Wednesday, May 20, 2009

UW climatologists make bleak predictions regarding future snowpack


In recently published research UW climate scientists estimate that with every 1 degree celcius of climate warming April 1st snowpack will be reduced by 20%. Most scientists estimate that our region will experience between 2 and 5 degrees of warming over the next century meaning there is a very high likelihood that the hydrology of our river systems will change dramatically. While the research may appear alarming we can hope that the diversity and adaptability of our salmon, steelhead and other aquatic organisms will allow them to cope with the coming changes. See a summary of the work at the columbia basin bulletin.

2 comments:

Schuyler Dunphy said...

As you suggest, these predictions often frighten conservationists and rightly so. If we allowed wild fish to operate as natural selection does outside of human interactions I think there would be plenty of opportunity for adaptation to a changing climate. What concerns me most is how fisheries management often stifles diversity. For example, many hatchery programs for winter steelhead are early timed which means heavy terminal fisheries often harvest a disproportionate number of early run fish. While we can't say for sure if early run fish will have an adaptive advantage we are certainly precluding the opportunity for directional selection to push to earlier timed fish. Other examples of management practices that limit diversity abound.

BLUEANGLER said...

"While the research may appear alarming we can hope that the diversity and adaptability of our salmon, steelhead and other aquatic organisms"

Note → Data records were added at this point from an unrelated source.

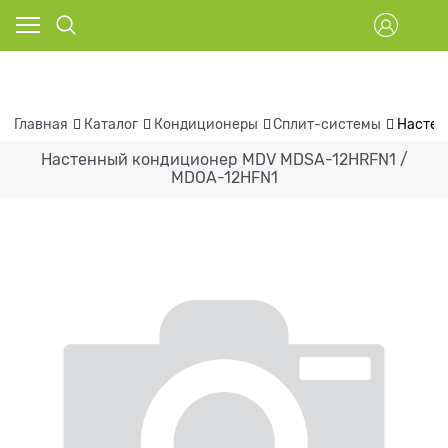
Главная
Каталог
Кондиционеры
Сплит-системы
Настен
Настенный кондиционер MDV MDSA-12HRFN1 /
MDOA-12HFN1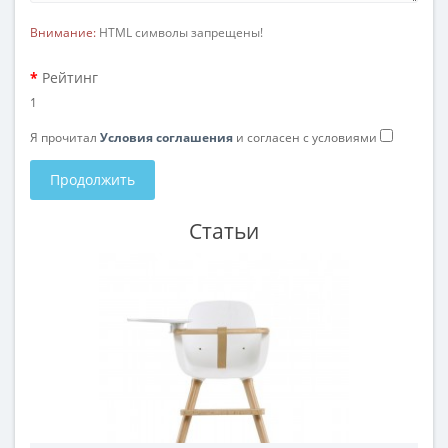
Внимание:
HTML символы запрещены!
Рейтинг
1
Я прочитал
Условия соглашения
и согласен с условиями
Продолжить
Статьи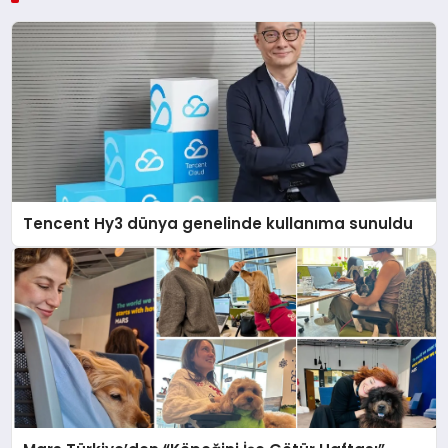
Tencent Hy3 dünya genelinde kullanıma sunuldu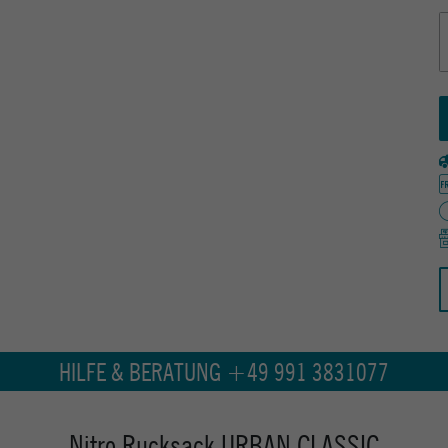
HILFE & BERATUNG +49 991 3831077
Nitro Rucksack URBAN CLASSIC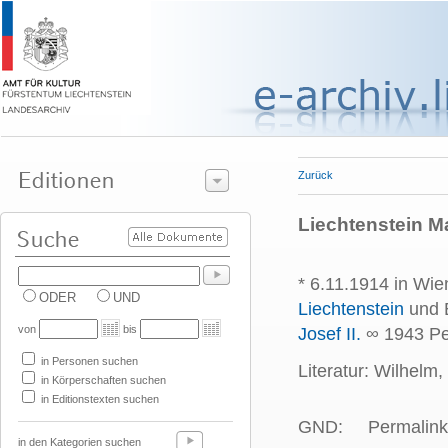
Zurück
Liechtenstein Ma
* 6.11.1914 in Wie
ODER
UND
Liechtenstein
und 
von
bis
Josef II.
∞ 1943 Pet
in Personen suchen
Literatur: Wilhelm,
in Körperschaften suchen
in Editionstexten suchen
GND:
Permalink
in den Kategorien suchen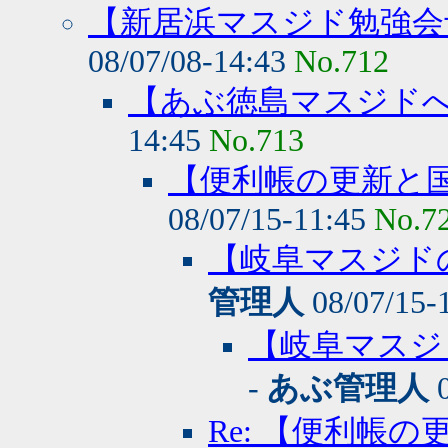
【新居浜マスジド勉強会予
08/07/08-14:43
No.712
【あぶ徳島マスジドへ
14:45
No.713
【便利帳の更新と
08/07/15-11:45
No.7
【岐阜マスジド
管理人
08/07/15-
【岐阜マスジ
-
あぶ管理人
0
Re: 【便利帳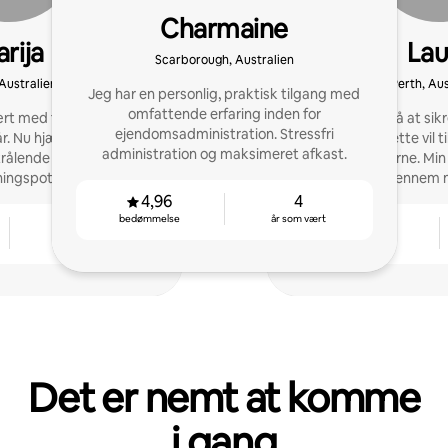
Charmaine
rija
Lau
Scarborough, Australien
 Australien
Perth, Aus
Jeg har en personlig, praktisk tilgang med
omfattende erfaring inden for
rt med fire opslag, der
Jeg fokuserer på at sik
ejendomsadministration. Stressfri
år. Nu hjælper jeg andre
for gæster. Dette vil 
administration og maksimeret afkast.
trålende omtaler og nå
afkast for ejerne. Mi
ningspotentiale.
vokset gennem m
4,96
4
bedømmelse
år som vært
2
4,94
år som vært
bedømmelse
Det er nemt at komme
i gang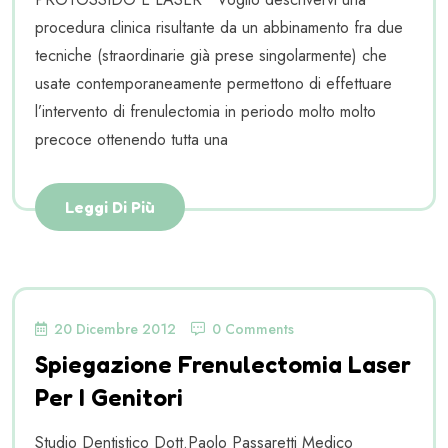
procedura clinica risultante da un abbinamento fra due
tecniche (straordinarie già prese singolarmente) che
usate contemporaneamente permettono di effettuare
l’intervento di frenulectomia in periodo molto molto
precoce ottenendo tutta una
Leggi Di Più
20 Dicembre 2012
0 Comments
Spiegazione Frenulectomia Laser
Per I Genitori
Studio Dentistico Dott.Paolo Passaretti Medico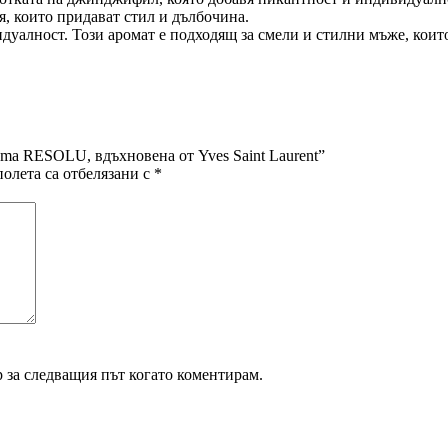
, които придават стил и дълбочина.
дуалност. Този аромат е подходящ за смели и стилни мъже, които
ma RESOLU, вдъхновена от Yves Saint Laurent”
олета са отбелязани с
*
р за следващия път когато коментирам.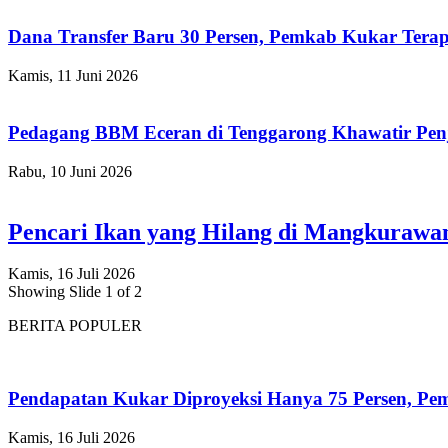
Dana Transfer Baru 30 Persen, Pemkab Kukar Terap
Kamis, 11 Juni 2026
Pedagang BBM Eceran di Tenggarong Khawatir Pen
Rabu, 10 Juni 2026
Pencari Ikan yang Hilang di Mangkuraw
Kamis, 16 Juli 2026
Showing Slide 1 of 2
BERITA POPULER
Pendapatan Kukar Diproyeksi Hanya 75 Persen, Pemk
Kamis, 16 Juli 2026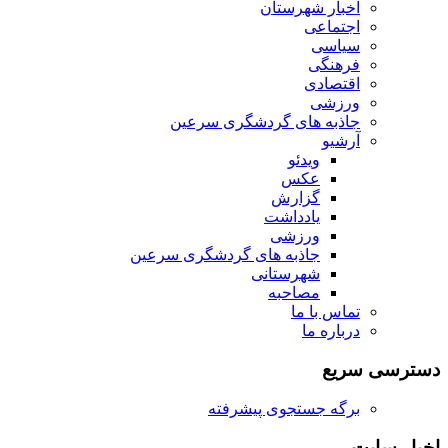
اخبار شهرستان
اجتماعی
سیاسی
فرهنگی
اقتصادی
ورزشی
جاذبه های گردشگری سرعین
آرشیو
ویدئو
عکس
گزارش
یادداشت
ورزشی
جاذبه های گردشگری سرعین
شهرستانی
مصاحبه
تماس با ما
درباره ما
دسترسی سریع
برگه جستجوی پیشرفته
اخبار سایت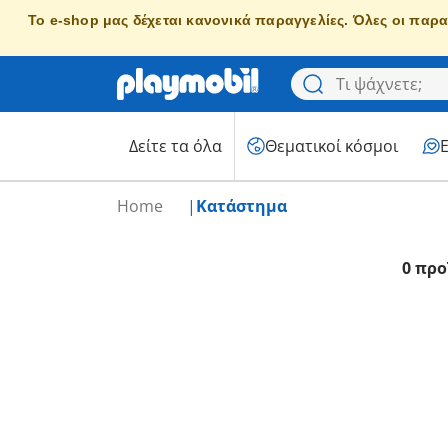
Το e-shop μας δέχεται κανονικά παραγγελίες. Όλες οι παρα
Δείτε τα όλα
Θεματικοί κόσμοι
Home
Κατάστημα
0 προ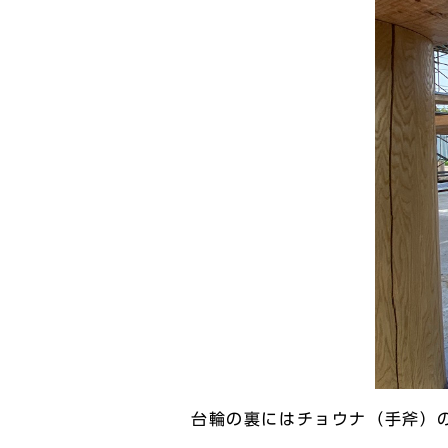
台輪の裏にはチョウナ（手斧）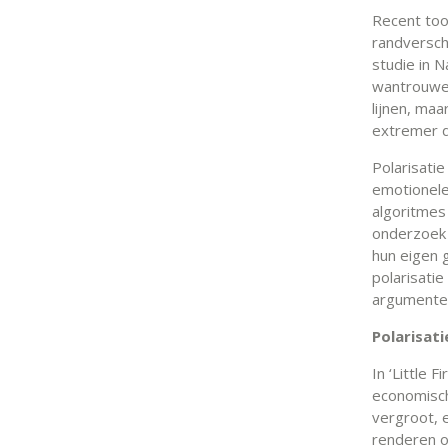
Recent too
randversch
studie in N
wantrouwen
lijnen, maa
extremer d
Polarisati
emotionele
algoritmes
onderzoek 
hun eigen 
polarisatie
argumente
Polarisat
In ‘Little 
economische
vergroot, 
renderen o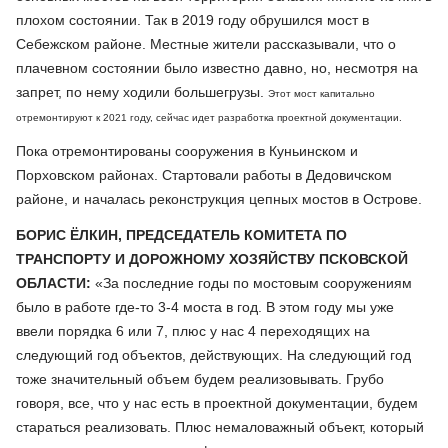
плохом состоянии. Так в 2019 году обрушился мост в
Себежском районе. Местные жители рассказывали, что о
плачевном состоянии было известно давно, но, несмотря на
запрет, по нему ходили большегрузы.
Этот мост капитально
отремонтируют к 2021 году, сейчас идет разработка проектной документации.
Пока отремонтированы сооружения в Куньинском и
Порховском районах. Стартовали работы в Дедовичском
районе, и началась реконструкция цепных мостов в Острове.
БОРИС ЁЛКИН, ПРЕДСЕДАТЕЛЬ КОМИТЕТА ПО
ТРАНСПОРТУ И ДОРОЖНОМУ ХОЗЯЙСТВУ ПСКОВСКОЙ
ОБЛАСТИ:
«За последние годы по мостовым сооружениям
было в работе где-то 3-4 моста в год. В этом году мы уже
ввели порядка 6 или 7, плюс у нас 4 переходящих на
следующий год объектов, действующих. На следующий год
тоже значительный объем будем реализовывать. Грубо
говоря, все, что у нас есть в проектной документации, будем
стараться реализовать. Плюс немаловажный объект, который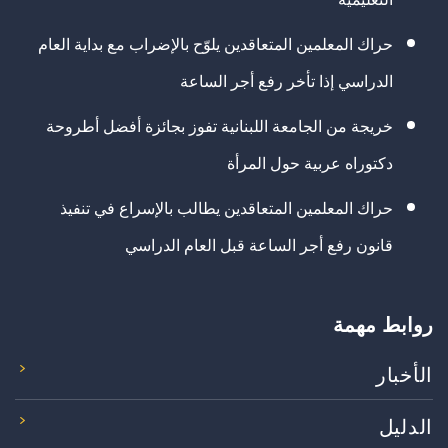
حراك المعلمين المتعاقدين يلوّح بالإضراب مع بداية العام
الدراسي إذا تأخر رفع أجر الساعة
خريجة من الجامعة اللبنانية تفوز بجائزة أفضل أطروحة
دكتوراه عربية حول المرأة
حراك المعلمين المتعاقدين يطالب بالإسراع في تنفيذ
قانون رفع أجر الساعة قبل العام الدراسي
روابط مهمة
الأخبار
الدليل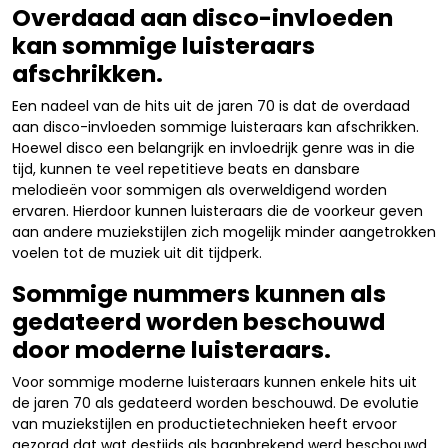
Overdaad aan disco-invloeden
kan sommige luisteraars
afschrikken.
Een nadeel van de hits uit de jaren 70 is dat de overdaad
aan disco-invloeden sommige luisteraars kan afschrikken.
Hoewel disco een belangrijk en invloedrijk genre was in die
tijd, kunnen te veel repetitieve beats en dansbare
melodieën voor sommigen als overweldigend worden
ervaren. Hierdoor kunnen luisteraars die de voorkeur geven
aan andere muziekstijlen zich mogelijk minder aangetrokken
voelen tot de muziek uit dit tijdperk.
Sommige nummers kunnen als
gedateerd worden beschouwd
door moderne luisteraars.
Voor sommige moderne luisteraars kunnen enkele hits uit
de jaren 70 als gedateerd worden beschouwd. De evolutie
van muziekstijlen en productietechnieken heeft ervoor
gezorgd dat wat destijds als baanbrekend werd beschouwd,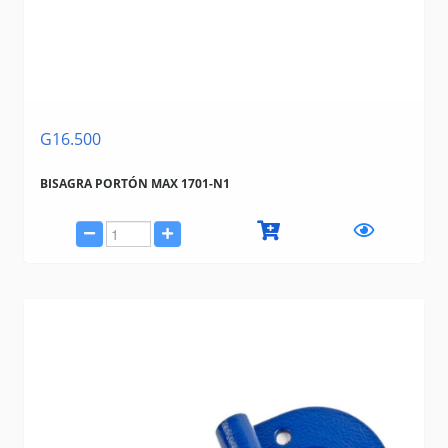
G16.500
BISAGRA PORTÓN MAX 1701-N1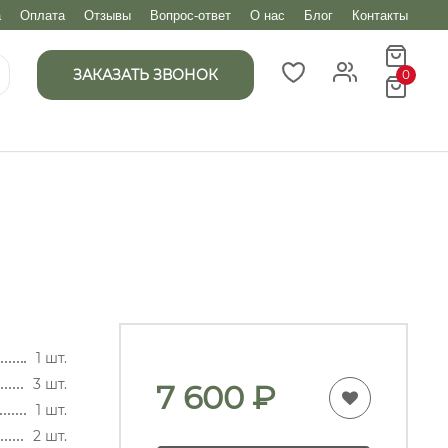
а
Оплата
Отзывы
Вопрос-ответ
О нас
Блог
Контакты
ЗАКАЗАТЬ ЗВОНОК
0
1 шт.
3 шт.
7 600
₽
1 шт.
2 шт.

For the speed of current climate change. There is certainly no way those cold water fish are can adapted to this harsh environments. Physiology constraint is a very conservative traits in animals. Either move to higher altitudes or die. This is just a sad fact has been observed over different high altitude organisms from plant to mammals. Needless to say the degrading of the habitat and the anthropological impacts that increase the disease and parasite spreading.

To my knowledge, the idea of eliminate hatchery program is because artificial protection in the early fry stage won't do any good to the population and also have detrimental effects on the genetic integrity. But for the degrading environmental factors like temperature and silt... there is no (adaptation) hope for every fish unless we slow down the heat and the dirty water. Just my opinion for your reference.